This article is from the programme of the Axbridge Pageant 2022: Set against the backdrop of the Mendips above the town and the Levels to the fore, Axbridge has been defined by its geography. Lying along an east-west route from Wells to Uphill the town can only expand to the sides with its centre being The Square – where this drama unfolds.
And here in Axbridge Square we gather again for the once in a decade play that depicts aspects of the history of this Somerset town. Or rather due to the Covid-19 crisis instead of ten years as it should have been staged in 2020 it’s 12 years.
In 1963 the Cheddar Valley Railway (popularly known as The Strawberry Line as it took the soft fruits of the area up to Bristol and beyond) was closed after almost a century of use thanks to the Dr Beeching report commissioned by the Government. A technocrat, Beeching was influenced by the rise of the car and the building of motorways and saw no future in the branch line.
At the time Axbridge was a bottleneck for traffic with its narrow streets – a bit like Banwell today. The congestion had been legendary with long tailbacks to Cheddar in one direction and Cross in the other. Crowds would gather outside the Lamb Inn to witness the chaos as lorries and buses backed up in order to squeeze past the houses. In 1967 peace descended as the traffic roared past on the new road that ran along the old railway embankment – and the town was able to breathe a sigh of relief.

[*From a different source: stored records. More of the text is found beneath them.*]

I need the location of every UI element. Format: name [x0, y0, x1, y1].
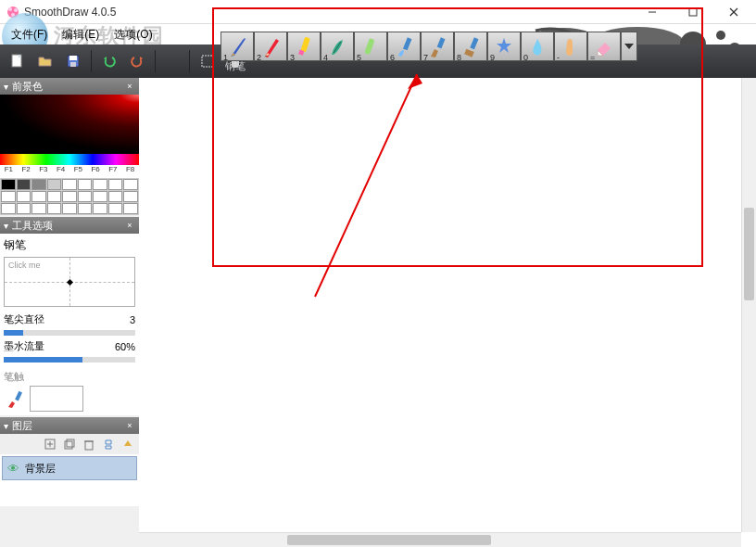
- brush-water[interactable]: 0: [521, 32, 554, 61]
- annotation-arrow: [296, 74, 426, 315]
- layer-new-button[interactable]: [42, 436, 58, 452]
- brush-flat[interactable]: 8: [454, 32, 487, 61]
- redo-button[interactable]: [124, 48, 150, 74]
- svg-rect-5: [689, 8, 697, 16]
- brush-finger[interactable]: -: [554, 32, 587, 61]
- svg-rect-31: [65, 441, 72, 449]
- color-preset-labels: F1F2 F3F4 F5F6 F7F8: [0, 165, 139, 178]
- side-panels: ▾ 前景色 × F1F2 F3F4 F5F6 F7F8: [0, 78, 139, 547]
- tip-diameter-value: 3: [130, 314, 135, 325]
- flow-value: 60%: [115, 341, 135, 352]
- tip-diameter-label: 笔尖直径: [4, 312, 130, 326]
- layer-duplicate-button[interactable]: [61, 436, 78, 452]
- maximize-button[interactable]: [673, 0, 713, 24]
- layer-merge-button[interactable]: [100, 436, 117, 452]
- hue-slider[interactable]: [0, 154, 139, 165]
- minimize-button[interactable]: [632, 0, 673, 24]
- menu-options[interactable]: 选项(O): [107, 25, 159, 45]
- svg-rect-33: [85, 441, 93, 450]
- tool-options-panel: ▾ 工具选项 × 钢笔 Click me 笔尖直径 3 墨水流量 60%: [0, 217, 139, 415]
- collapse-icon[interactable]: ▾: [4, 82, 8, 92]
- crop-button[interactable]: [195, 48, 220, 74]
- close-button[interactable]: [713, 0, 754, 24]
- svg-rect-27: [15, 391, 22, 401]
- brush-leaf[interactable]: 4: [321, 32, 354, 61]
- svg-point-1: [8, 7, 12, 11]
- brush-eraser[interactable]: =: [587, 32, 621, 61]
- panel-title: 前景色: [12, 80, 43, 94]
- brush-pen[interactable]: 1: [220, 32, 254, 61]
- app-icon: [6, 5, 20, 19]
- layer-name: 背景层: [23, 462, 56, 476]
- pressure-curve[interactable]: Click me: [4, 257, 135, 307]
- brush-pencil[interactable]: 2: [254, 32, 287, 61]
- horizontal-scrollbar[interactable]: [139, 532, 741, 547]
- panel-title: 工具选项: [12, 219, 53, 233]
- svg-point-25: [716, 31, 725, 40]
- undo-button[interactable]: [96, 48, 122, 74]
- flow-label: 墨水流量: [4, 339, 115, 353]
- color-picker-gradient[interactable]: [0, 95, 139, 154]
- menu-edit[interactable]: 编辑(E): [55, 25, 107, 45]
- foreground-color-panel: ▾ 前景色 × F1F2 F3F4 F5F6 F7F8: [0, 78, 139, 215]
- svg-rect-11: [70, 62, 76, 67]
- layer-row-background[interactable]: 👁 背景层: [2, 456, 137, 480]
- brush-marker[interactable]: 3: [287, 32, 321, 61]
- svg-rect-12: [202, 56, 213, 67]
- brush-tip-label: 笔触: [4, 370, 135, 384]
- swatch-grid[interactable]: [0, 178, 139, 215]
- title-bar: SmoothDraw 4.0.5: [0, 0, 756, 24]
- canvas[interactable]: [139, 78, 756, 547]
- panel-close-icon[interactable]: ×: [124, 220, 135, 231]
- brush-tip-icon[interactable]: [4, 388, 26, 410]
- open-file-button[interactable]: [32, 48, 58, 74]
- panel-close-icon[interactable]: ×: [124, 420, 135, 431]
- tool-name-label: 钢笔: [4, 237, 135, 253]
- layer-visibility-icon[interactable]: 👁: [3, 462, 23, 476]
- svg-rect-10: [69, 56, 77, 60]
- brush-palette: 1 2 3 4 5 6 7 8 9 0 - =: [220, 28, 637, 61]
- svg-rect-13: [300, 37, 310, 53]
- svg-point-2: [14, 8, 18, 12]
- brush-dropdown[interactable]: [621, 32, 637, 61]
- window-title: SmoothDraw 4.0.5: [24, 6, 632, 19]
- svg-rect-18: [437, 37, 446, 48]
- current-brush-label: 钢笔: [225, 59, 246, 73]
- layer-up-button[interactable]: [120, 436, 136, 452]
- collapse-icon[interactable]: ▾: [4, 221, 8, 231]
- new-file-button[interactable]: [5, 48, 31, 74]
- collapse-icon[interactable]: ▾: [4, 421, 8, 431]
- flow-slider[interactable]: [4, 357, 135, 363]
- menu-file[interactable]: 文件(F): [4, 25, 55, 45]
- layer-toolbar: [0, 434, 139, 454]
- panel-title: 图层: [12, 419, 32, 433]
- brush-bristle[interactable]: 7: [421, 32, 454, 61]
- save-file-button[interactable]: [60, 48, 86, 74]
- svg-rect-16: [364, 38, 374, 55]
- panel-close-icon[interactable]: ×: [124, 81, 135, 92]
- svg-rect-32: [67, 439, 74, 447]
- svg-line-35: [315, 74, 417, 297]
- svg-rect-20: [464, 49, 474, 57]
- layer-list: 👁 背景层: [0, 454, 139, 506]
- layer-delete-button[interactable]: [81, 436, 97, 452]
- svg-rect-17: [403, 37, 412, 50]
- layers-panel: ▾ 图层 × 👁 背景层: [0, 417, 139, 506]
- brush-star[interactable]: 9: [487, 32, 521, 61]
- brush-chalk[interactable]: 5: [354, 32, 387, 61]
- brush-tip-preview[interactable]: [30, 386, 83, 412]
- vertical-scrollbar[interactable]: [741, 78, 756, 532]
- svg-rect-19: [470, 37, 478, 49]
- brush-wet[interactable]: 6: [387, 32, 421, 61]
- tip-diameter-slider[interactable]: [4, 330, 135, 336]
- svg-point-3: [11, 13, 15, 17]
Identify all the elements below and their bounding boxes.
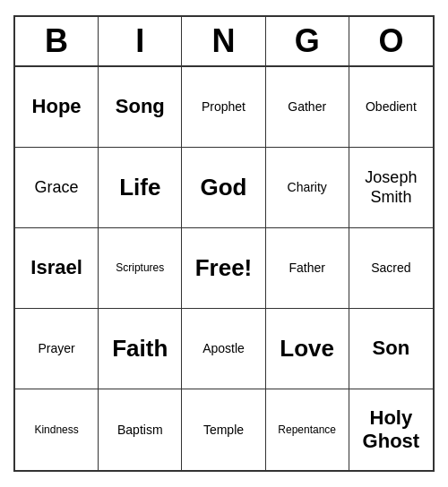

To celebrate, the community held a pageant in the Square with hundreds of residents embracing their inner Roman, Tudor and Victorian personas with a pageant that reflected how the town saw its past at the time. A glance at the photographs of the time saw Roman and Ancient Britons, Roundheads and Cavaliers, Georgians and Victorians, while the 20th century was largely absent.
Written by Christine Cowap and partly inspired by The Heart of Mendip by Francis A Knight published in 1915, the script depicted an uneven view of the town’s past although it proved to be a huge success.
With the town enthused by its past it prompted further pageants in 1970, 1980 and 1990 with Anne Griffiths as producer, and in 2000 and 2010 with John Bailey as director. Each time Axbridge Square was turned into a vast arena and stage – to portray the long and extraordinary story of the town through drama, spectacle and pageantry.
Each time the content has been updated with new characters and events depicted although some like the Reverend Gould’s fight scene remain partly due to the fact it happened and its enduring popularity.
And so we gather once again in 2022 to maintain this tradition – which in its own way has also become part of the town’s history.